Source records:
--- START ---
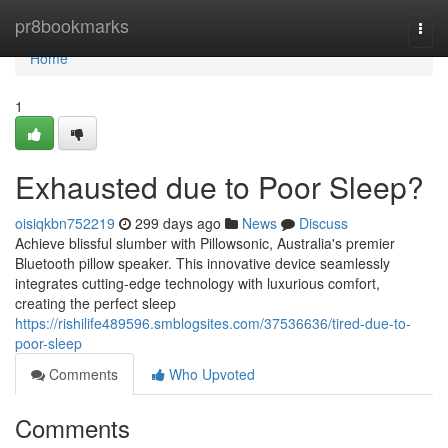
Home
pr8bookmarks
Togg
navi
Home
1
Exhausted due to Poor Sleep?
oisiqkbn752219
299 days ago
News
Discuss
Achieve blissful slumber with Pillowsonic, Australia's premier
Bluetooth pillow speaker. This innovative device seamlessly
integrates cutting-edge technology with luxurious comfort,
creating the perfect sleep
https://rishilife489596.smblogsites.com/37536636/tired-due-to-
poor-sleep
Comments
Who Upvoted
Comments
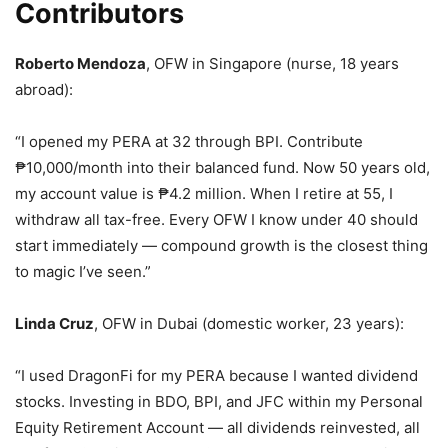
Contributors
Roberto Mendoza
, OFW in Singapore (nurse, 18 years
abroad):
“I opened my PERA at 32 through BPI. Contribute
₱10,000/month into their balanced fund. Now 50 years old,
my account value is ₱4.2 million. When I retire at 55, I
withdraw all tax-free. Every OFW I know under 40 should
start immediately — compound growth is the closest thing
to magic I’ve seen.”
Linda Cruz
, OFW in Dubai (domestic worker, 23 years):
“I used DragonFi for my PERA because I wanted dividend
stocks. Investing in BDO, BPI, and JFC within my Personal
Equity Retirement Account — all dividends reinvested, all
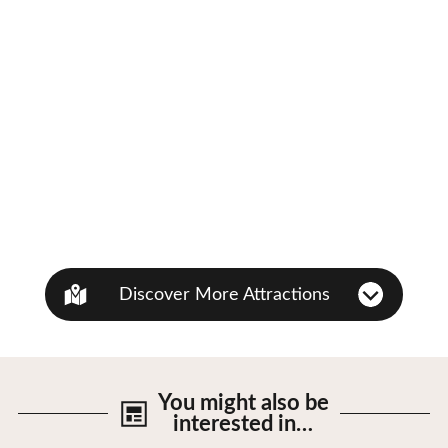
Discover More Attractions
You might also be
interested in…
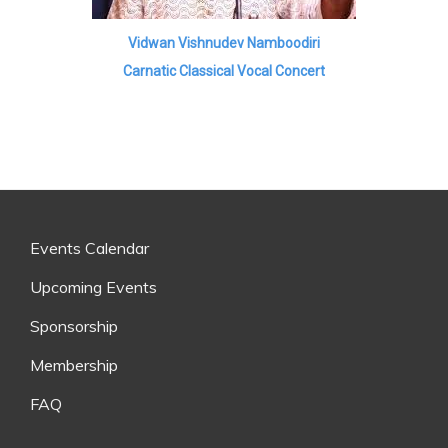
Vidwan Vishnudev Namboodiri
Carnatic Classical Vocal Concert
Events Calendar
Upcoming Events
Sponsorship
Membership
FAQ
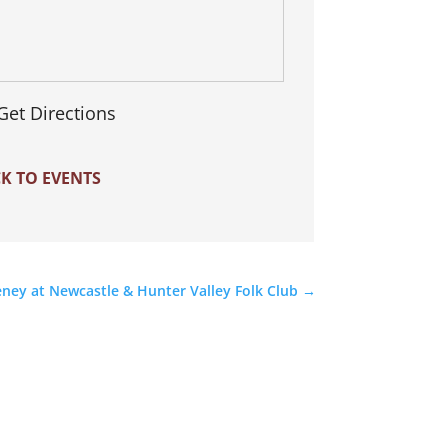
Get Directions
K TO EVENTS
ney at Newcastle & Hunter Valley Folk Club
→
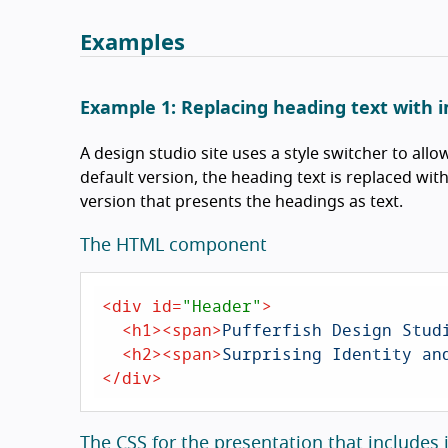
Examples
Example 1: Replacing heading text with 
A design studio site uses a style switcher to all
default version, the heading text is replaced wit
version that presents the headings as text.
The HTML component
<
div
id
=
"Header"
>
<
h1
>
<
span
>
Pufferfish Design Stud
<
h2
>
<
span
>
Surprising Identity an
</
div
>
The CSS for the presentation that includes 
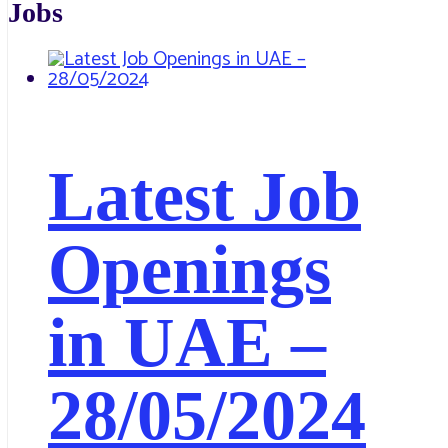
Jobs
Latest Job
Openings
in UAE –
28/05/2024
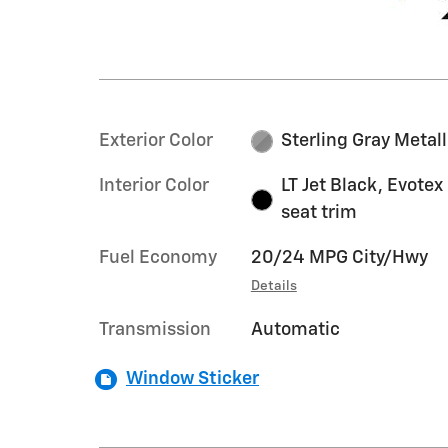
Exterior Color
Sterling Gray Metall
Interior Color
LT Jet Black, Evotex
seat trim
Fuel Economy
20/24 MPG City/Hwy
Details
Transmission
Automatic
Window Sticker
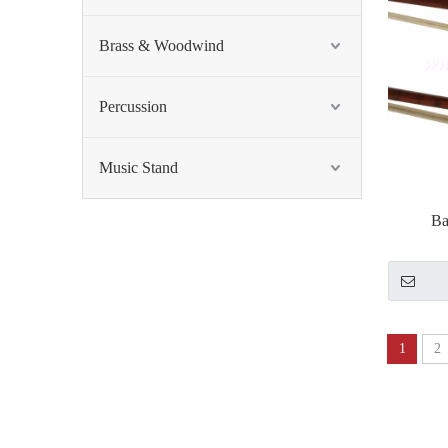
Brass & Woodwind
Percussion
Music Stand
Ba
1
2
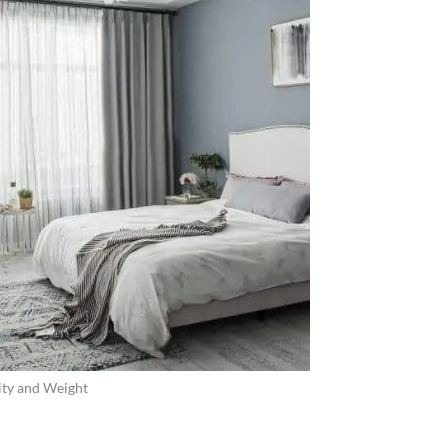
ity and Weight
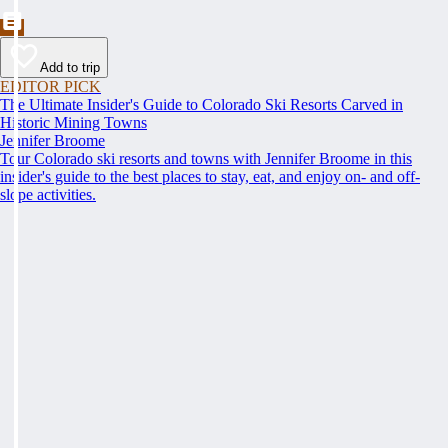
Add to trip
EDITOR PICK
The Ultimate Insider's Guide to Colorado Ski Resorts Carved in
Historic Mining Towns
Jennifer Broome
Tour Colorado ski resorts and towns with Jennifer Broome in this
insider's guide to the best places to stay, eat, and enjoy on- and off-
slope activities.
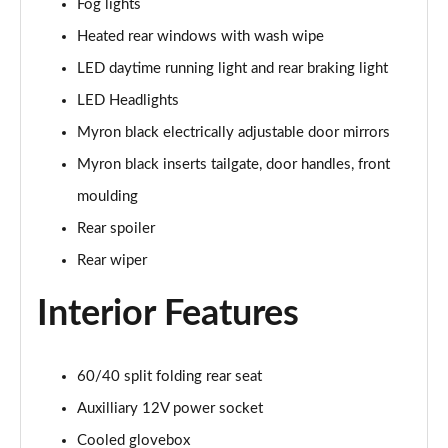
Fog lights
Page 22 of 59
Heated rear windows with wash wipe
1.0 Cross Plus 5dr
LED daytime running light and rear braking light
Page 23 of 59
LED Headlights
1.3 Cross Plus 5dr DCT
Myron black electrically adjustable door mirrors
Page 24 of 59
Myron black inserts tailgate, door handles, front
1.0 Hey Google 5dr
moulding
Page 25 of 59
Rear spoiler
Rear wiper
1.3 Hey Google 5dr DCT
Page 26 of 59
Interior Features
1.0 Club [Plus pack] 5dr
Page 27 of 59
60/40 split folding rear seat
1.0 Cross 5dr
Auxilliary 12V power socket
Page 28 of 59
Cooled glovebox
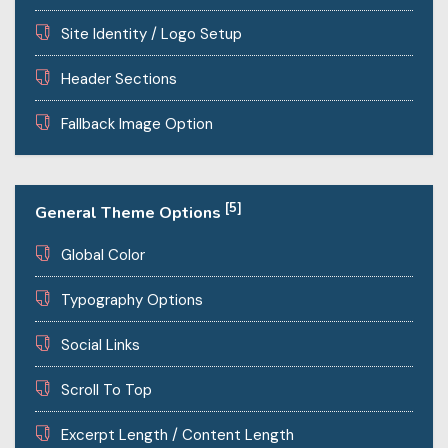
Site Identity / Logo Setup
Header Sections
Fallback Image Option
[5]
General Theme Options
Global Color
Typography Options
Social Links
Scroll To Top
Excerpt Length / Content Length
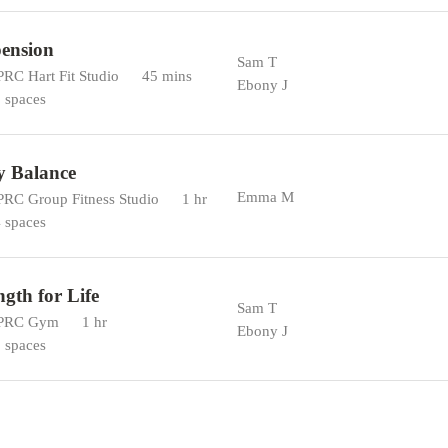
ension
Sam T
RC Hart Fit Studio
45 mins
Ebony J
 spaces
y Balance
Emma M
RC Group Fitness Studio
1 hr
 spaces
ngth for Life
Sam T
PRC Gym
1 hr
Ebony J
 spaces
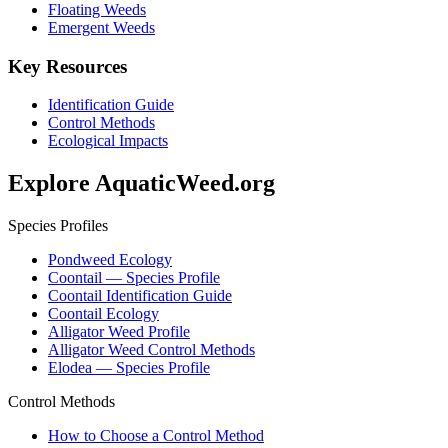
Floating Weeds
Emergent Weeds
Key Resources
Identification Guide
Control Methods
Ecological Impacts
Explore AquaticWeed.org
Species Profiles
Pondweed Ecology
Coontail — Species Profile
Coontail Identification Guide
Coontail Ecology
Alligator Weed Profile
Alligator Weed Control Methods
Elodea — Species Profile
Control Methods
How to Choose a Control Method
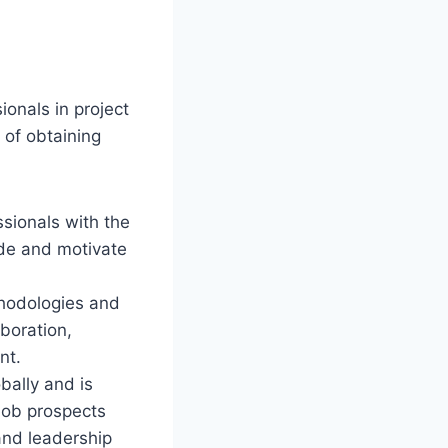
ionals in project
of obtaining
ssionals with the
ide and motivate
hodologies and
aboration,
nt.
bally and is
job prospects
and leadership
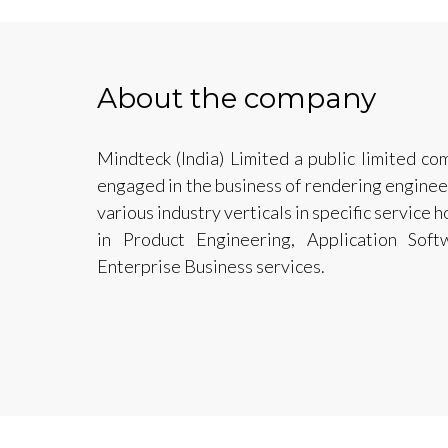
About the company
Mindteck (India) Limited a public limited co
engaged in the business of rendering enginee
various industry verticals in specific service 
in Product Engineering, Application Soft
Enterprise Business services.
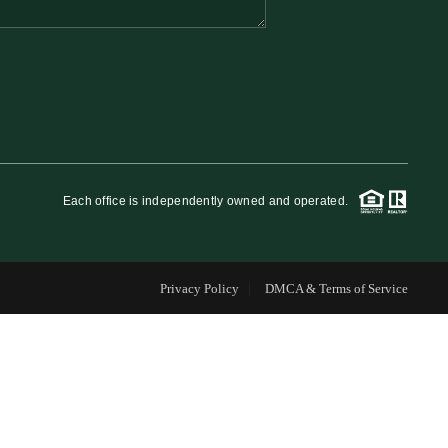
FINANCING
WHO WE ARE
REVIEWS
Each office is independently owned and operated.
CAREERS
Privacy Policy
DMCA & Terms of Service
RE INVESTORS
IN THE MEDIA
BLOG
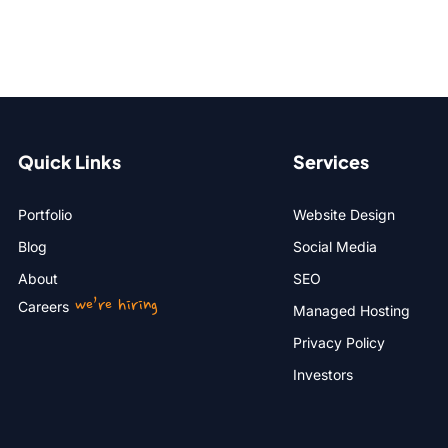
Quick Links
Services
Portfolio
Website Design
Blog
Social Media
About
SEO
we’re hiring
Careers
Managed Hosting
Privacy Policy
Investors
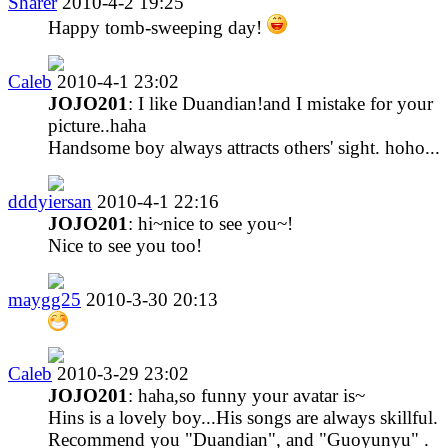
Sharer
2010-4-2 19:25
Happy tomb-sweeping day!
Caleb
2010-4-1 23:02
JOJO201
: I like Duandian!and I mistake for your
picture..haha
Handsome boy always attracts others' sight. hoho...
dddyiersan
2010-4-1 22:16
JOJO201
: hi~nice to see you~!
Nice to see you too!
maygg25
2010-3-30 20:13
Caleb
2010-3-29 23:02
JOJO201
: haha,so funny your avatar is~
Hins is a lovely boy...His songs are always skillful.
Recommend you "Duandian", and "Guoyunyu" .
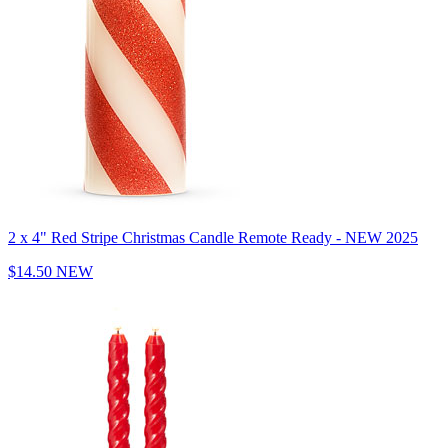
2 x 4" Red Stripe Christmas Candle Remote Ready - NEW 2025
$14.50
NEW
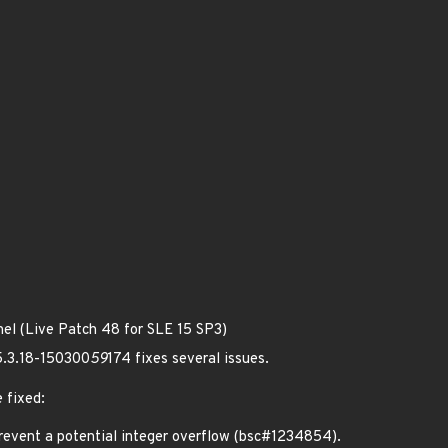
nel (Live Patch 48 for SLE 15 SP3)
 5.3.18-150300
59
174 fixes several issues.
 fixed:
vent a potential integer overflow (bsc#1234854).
--- END ---
• **What is being asked**: Return each entry exactly as it appears above, but exclude the pictures.

• **Solution to this problem**:
Home
pr8bookmarks
Togg
navi
Home
1
Exhausted due to Poor Sleep?
oisiqkbn752219
299 days ago
News
Discuss
Achieve blissful slumber with Pillowsonic, Australia's premier
Bluetooth pillow speaker. This innovative device seamlessly
integrates cutting-edge technology with luxurious comfort,
creating the perfect sleep
https://rishilife489596.smblogsites.com/37536636/tired-due-to-
poor-sleep
Comments
Who Upvoted
Comments
Contributors
Roberto Mendoza
, OFW in Singapore (nurse, 18 years
abroad):
“I opened my PERA at 32 through BPI. Contribute
₱10,000/month into their balanced fund. Now 50 years old,
my account value is ₱4.2 million. When I retire at 55, I
withdraw all tax-free. Every OFW I know under 40 should
start immediately — compound growth is the closest thing
to magic I’ve seen.”
Linda Cruz
, OFW in Dubai (domestic worker, 23 years):
“I used DragonFi for my PERA because I wanted dividend
stocks. Investing in BDO, BPI, and JFC within my Personal
Equity Retirement Account — all dividends reinvested, all
Discover More Attractions
You might also be
interested in…
Vidwan Vishnudev Namboodiri
Carnatic Classical Vocal Concert
Events Calendar
Upcoming Events
Sponsorship
Membership
FAQ
Get Directions
K TO EVENTS
ney at Newcastle & Hunter Valley Folk Club
→
Examples
Example 1: Replacing heading text with 
A design studio site uses a style switcher to all
default version, the heading text is replaced wit
version that presents the headings as text.
The HTML component
<
div
id
=
"Header"
>
<
h1
>
<
span
>
Pufferfish Design Stud
<
h2
>
<
span
>
Surprising Identity an
</
div
>
The CSS for the presentation that includes 
Jobs
Latest Job
Openings
in UAE –
28/05/2024
Exterior Color
Sterling Gray Metall
Interior Color
LT Jet Black, Evotex
seat trim
Fuel Economy
20/24 MPG City/Hwy
Details
Transmission
Automatic
Window Sticker
Brass & Woodwind
Percussion
Music Stand
Ba
1
2
ity and Weight
Add to trip
EDITOR PICK
The Ultimate Insider's Guide to Colorado Ski Resorts Carved in
Historic Mining Towns
Jennifer Broome
Tour Colorado ski resorts and towns with Jennifer Broome in this
insider's guide to the best places to stay, eat, and enjoy on- and off-
slope activities.
Fog lights
Page 22 of 59
Heated rear windows with wash wipe
1.0 Cross Plus 5dr
LED daytime running light and rear braking light
Page 23 of 59
LED Headlights
1.3 Cross Plus 5dr DCT
Myron black electrically adjustable door mirrors
Page 24 of 59
Myron black inserts tailgate, door handles, front
1.0 Hey Google 5dr
moulding
Page 25 of 59
Rear spoiler
Rear wiper
1.3 Hey Google 5dr DCT
Page 26 of 59
Interior Features
1.0 Club [Plus pack] 5dr
Page 27 of 59
60/40 split folding rear seat
1.0 Cross 5dr
Auxilliary 12V power socket
Page 28 of 59
Cooled glovebox
Site Identity / Logo Setup
Header Sections
Fallback Image Option
[5]
General Theme Options
Global Color
Typography Options
Social Links
Scroll To Top
Excerpt Length / Content Length
ension
Sam T
RC Hart Fit Studio
45 mins
Ebony J
 spaces
y Balance
Emma M
RC Group Fitness Studio
1 hr
 spaces
ngth for Life
Sam T
PRC Gym
1 hr
Ebony J
 spaces
Floating Weeds
Emergent Weeds
Key Resources
Identification Guide
Control Methods
Ecological Impacts
Explore AquaticWeed.org
Species Profiles
Pondweed Ecology
Coontail — Species Profile
Coontail Identification Guide
Coontail Ecology
Alligator Weed Profile
Alligator Weed Control Methods
Elodea — Species Profile
Control Methods
How to Choose a Control Method
ionals in project
of obtaining
ssionals with the
ide and motivate
hodologies and
aboration,
nt.
bally and is
job prospects
and leadership
About the company
Mindteck (India) Limited a public limited co
engaged in the business of rendering enginee
various industry verticals in specific service 
in Product Engineering, Application Soft
Enterprise Business services.
FINANCING
WHO WE ARE
REVIEWS
Each office is independently owned and operated.
CAREERS
Privacy Policy
DMCA & Terms of Service
RE INVESTORS
IN THE MEDIA
BLOG
Quick Links
Services
Portfolio
Website Design
Blog
Social Media
About
SEO
we’re hiring
Careers
Managed Hosting
Privacy Policy
Investors
Sharer
2010-4-2 19:25
Happy tomb-sweeping day!
Caleb
2010-4-1 23:02
JOJO201
: I like Duandian!and I mistake for your
picture..haha
Handsome boy always attracts others' sight. hoho...
dddyiersan
2010-4-1 22:16
JOJO201
: hi~nice to see you~!
Nice to see you too!
maygg25
2010-3-30 20:13
Caleb
2010-3-29 23:02
JOJO201
: haha,so funny your avatar is~
Hins is a lovely boy...His songs are always skillful.
Recommend you "Duandian", and "Guoyunyu" .
2 x 4" Red Stripe Christmas Candle Remote Ready - NEW 2025
$14.50
NEW
nel (Live Patch 48 for SLE 15 SP3)
 5.3.18-150300
59
174 fixes several issues.
 fixed:
vent a potential integer overflow (bsc#1234854).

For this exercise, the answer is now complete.